Next month, Skin Motion, a new tattoo company, will launch a decidedly different type of body ink: a kind that can be heard. Each of the company’s Soundwave Tattoos can correspond to a minute of audio. By scanning the tattoo using the Skin Motion app, the wearer can hear whatever is represented in their soundwave.
Skin Motion’s website calls its tattoos “a new way to share your most personal self-expression,” and for added creative freedom, the soundwave can even be embedded as negative space within another picture, as shown in the Baci the singing dog example below.
Skin Motion’s technology is an ink-and-needle extension of previous efforts that use transferrable tattoos to interact with smartphones.
Researchers at Saarland University in Saarbrücken, Germany, have developed skin-worn “buttons” called SkinMarks that allow wearers to control their smartphone. The temporary devices are also electroluminescent, which means they light up when an electrical current is passed through them. DuoSkin is another example. The prototype developed by Microsoft and MIT Research in 2016 uses a transferable gold leaf pattern to allow the wearer to control a smartphone, store data, and communicate with other devices via near field communication (NFC).
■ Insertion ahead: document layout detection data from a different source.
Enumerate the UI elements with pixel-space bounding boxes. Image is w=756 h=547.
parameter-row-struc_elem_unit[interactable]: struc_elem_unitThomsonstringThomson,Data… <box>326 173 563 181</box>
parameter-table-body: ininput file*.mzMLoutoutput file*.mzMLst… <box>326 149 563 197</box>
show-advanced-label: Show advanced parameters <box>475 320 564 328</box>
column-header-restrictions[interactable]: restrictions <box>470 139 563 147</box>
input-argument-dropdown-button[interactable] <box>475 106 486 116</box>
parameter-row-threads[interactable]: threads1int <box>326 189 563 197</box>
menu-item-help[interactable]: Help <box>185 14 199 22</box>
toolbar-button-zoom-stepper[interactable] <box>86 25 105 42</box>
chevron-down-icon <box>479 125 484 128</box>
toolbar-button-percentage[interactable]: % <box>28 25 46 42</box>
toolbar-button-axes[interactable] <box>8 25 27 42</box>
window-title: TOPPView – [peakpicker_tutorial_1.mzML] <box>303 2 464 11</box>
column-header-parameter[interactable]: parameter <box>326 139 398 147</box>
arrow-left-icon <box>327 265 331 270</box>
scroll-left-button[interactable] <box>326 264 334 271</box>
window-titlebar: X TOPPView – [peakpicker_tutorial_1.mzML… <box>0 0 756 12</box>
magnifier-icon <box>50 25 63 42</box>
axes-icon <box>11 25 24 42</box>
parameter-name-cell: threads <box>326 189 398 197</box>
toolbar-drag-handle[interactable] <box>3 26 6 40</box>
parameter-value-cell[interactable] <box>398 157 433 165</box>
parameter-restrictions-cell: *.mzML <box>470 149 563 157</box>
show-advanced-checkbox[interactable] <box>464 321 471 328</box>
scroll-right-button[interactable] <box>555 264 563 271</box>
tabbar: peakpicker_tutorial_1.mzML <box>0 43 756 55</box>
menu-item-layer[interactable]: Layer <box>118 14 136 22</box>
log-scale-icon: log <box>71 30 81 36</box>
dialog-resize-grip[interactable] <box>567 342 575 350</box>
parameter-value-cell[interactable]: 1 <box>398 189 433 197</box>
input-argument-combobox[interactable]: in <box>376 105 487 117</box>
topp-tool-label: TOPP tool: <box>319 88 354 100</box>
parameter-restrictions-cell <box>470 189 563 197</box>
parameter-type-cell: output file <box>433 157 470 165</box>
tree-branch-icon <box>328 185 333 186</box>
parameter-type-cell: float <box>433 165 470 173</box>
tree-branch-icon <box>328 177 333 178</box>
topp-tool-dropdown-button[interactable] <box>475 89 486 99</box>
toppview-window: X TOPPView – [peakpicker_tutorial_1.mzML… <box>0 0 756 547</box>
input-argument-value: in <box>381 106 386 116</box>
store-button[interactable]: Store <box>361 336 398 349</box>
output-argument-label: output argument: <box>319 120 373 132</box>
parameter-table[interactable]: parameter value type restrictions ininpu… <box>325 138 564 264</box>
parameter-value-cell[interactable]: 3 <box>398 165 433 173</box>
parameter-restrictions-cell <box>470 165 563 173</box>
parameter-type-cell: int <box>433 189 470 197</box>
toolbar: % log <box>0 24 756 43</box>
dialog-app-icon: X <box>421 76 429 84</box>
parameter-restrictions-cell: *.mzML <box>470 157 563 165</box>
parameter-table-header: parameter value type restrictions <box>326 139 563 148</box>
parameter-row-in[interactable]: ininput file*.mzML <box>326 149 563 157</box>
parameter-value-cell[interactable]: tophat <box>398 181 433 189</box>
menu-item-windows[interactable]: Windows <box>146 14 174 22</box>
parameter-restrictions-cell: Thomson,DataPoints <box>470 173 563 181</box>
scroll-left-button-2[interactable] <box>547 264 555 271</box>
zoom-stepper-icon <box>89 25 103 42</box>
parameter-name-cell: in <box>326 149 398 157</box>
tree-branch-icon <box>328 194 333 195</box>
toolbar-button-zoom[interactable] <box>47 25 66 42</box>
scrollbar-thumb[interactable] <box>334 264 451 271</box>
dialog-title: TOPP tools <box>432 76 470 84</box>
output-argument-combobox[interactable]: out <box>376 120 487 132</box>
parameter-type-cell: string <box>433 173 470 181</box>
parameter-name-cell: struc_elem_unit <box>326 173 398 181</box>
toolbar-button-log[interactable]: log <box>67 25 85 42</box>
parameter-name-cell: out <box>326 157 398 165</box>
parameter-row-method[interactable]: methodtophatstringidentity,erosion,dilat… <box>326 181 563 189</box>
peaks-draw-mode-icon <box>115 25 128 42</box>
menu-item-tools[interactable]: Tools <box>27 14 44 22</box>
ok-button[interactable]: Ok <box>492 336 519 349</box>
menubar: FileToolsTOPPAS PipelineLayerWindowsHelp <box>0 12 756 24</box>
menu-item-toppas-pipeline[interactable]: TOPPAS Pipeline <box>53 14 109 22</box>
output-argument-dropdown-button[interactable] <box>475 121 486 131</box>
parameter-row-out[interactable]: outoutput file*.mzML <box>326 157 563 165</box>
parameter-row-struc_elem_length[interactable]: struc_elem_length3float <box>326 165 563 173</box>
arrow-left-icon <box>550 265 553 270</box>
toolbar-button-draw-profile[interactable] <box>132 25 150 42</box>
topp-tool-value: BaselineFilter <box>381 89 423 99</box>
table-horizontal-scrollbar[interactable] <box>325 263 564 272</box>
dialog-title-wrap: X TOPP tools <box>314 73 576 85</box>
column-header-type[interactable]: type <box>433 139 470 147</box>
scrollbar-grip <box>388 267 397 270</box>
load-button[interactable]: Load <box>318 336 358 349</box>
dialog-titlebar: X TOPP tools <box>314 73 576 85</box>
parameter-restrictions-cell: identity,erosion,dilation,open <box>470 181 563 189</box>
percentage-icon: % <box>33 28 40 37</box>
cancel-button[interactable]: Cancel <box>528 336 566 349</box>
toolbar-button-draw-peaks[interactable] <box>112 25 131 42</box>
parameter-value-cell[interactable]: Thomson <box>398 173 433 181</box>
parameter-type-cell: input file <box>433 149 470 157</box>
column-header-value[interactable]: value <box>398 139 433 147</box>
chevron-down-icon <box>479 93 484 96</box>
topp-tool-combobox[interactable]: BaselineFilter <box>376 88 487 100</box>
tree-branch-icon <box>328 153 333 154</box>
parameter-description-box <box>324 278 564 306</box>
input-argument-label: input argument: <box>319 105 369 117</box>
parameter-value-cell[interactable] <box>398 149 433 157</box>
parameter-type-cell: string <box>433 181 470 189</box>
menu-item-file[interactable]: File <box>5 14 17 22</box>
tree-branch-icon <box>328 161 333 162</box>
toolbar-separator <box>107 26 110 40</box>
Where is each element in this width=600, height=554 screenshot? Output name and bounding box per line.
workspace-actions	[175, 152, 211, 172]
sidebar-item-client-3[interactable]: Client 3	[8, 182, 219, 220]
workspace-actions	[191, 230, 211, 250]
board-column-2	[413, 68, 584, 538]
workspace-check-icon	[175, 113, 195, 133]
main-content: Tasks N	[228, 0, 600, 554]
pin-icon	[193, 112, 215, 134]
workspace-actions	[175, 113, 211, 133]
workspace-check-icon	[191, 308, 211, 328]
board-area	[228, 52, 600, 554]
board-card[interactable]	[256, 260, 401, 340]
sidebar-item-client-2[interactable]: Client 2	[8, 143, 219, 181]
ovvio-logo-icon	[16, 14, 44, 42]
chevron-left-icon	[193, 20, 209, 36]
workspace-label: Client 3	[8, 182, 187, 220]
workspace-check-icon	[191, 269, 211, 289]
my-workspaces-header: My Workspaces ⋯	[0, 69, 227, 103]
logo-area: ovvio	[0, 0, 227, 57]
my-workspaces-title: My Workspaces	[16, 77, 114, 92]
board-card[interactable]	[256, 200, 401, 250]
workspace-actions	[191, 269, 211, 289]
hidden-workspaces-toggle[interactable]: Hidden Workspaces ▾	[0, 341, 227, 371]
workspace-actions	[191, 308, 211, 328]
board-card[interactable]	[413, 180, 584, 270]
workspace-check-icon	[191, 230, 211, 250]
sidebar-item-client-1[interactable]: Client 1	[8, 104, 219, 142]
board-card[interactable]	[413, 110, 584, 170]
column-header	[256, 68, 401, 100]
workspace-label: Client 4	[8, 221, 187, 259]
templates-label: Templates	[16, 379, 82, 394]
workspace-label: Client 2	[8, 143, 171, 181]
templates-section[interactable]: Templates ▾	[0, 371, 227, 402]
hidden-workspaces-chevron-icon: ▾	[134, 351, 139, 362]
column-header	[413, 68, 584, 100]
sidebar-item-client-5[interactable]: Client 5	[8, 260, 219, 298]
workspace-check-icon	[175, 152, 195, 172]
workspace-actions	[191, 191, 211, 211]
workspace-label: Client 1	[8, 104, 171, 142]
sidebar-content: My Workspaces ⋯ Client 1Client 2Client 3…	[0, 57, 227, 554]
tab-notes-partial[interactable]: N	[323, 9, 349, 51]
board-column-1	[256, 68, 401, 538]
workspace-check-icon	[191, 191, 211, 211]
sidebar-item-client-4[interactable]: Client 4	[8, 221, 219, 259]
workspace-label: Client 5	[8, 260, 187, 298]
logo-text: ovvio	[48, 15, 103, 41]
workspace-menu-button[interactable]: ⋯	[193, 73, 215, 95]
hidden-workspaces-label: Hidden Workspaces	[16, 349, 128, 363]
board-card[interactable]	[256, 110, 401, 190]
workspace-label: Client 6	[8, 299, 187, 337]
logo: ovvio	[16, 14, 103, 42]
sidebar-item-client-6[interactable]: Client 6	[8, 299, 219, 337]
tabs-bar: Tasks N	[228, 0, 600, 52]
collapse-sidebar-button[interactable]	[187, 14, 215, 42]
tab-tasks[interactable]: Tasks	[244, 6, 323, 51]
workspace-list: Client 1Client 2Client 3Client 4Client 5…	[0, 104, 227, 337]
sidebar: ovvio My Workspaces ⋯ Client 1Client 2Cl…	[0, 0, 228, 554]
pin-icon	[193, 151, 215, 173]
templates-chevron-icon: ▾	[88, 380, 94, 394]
Augmented reality (AR) technology that imposes computer-generated media over the real world isn’t just limited to tattoos — it’s also being integrated into other aspects of our lives.
In April, Michael Abrash, chief scientist at Facebook-owned Oculus Research, claimed that AR glasses could replace smartphones in the next five years. These glasses could potentially allow us to see notifications, read information about the world around us, and take videos or photographs using embedded cameras. Lightform, due to ship in late 2017, can be used in conjunction with projectors to superimpose pictures all around you, essentially turning your home into a huge controllable screen.
Whether it’s through our phones and glasses or our homes and even our skin, augmented reality is changing how we interact with the world around us. Before long, these augmentations will blend seamlessly with everything else, forever changing what it means to experience “the real world.”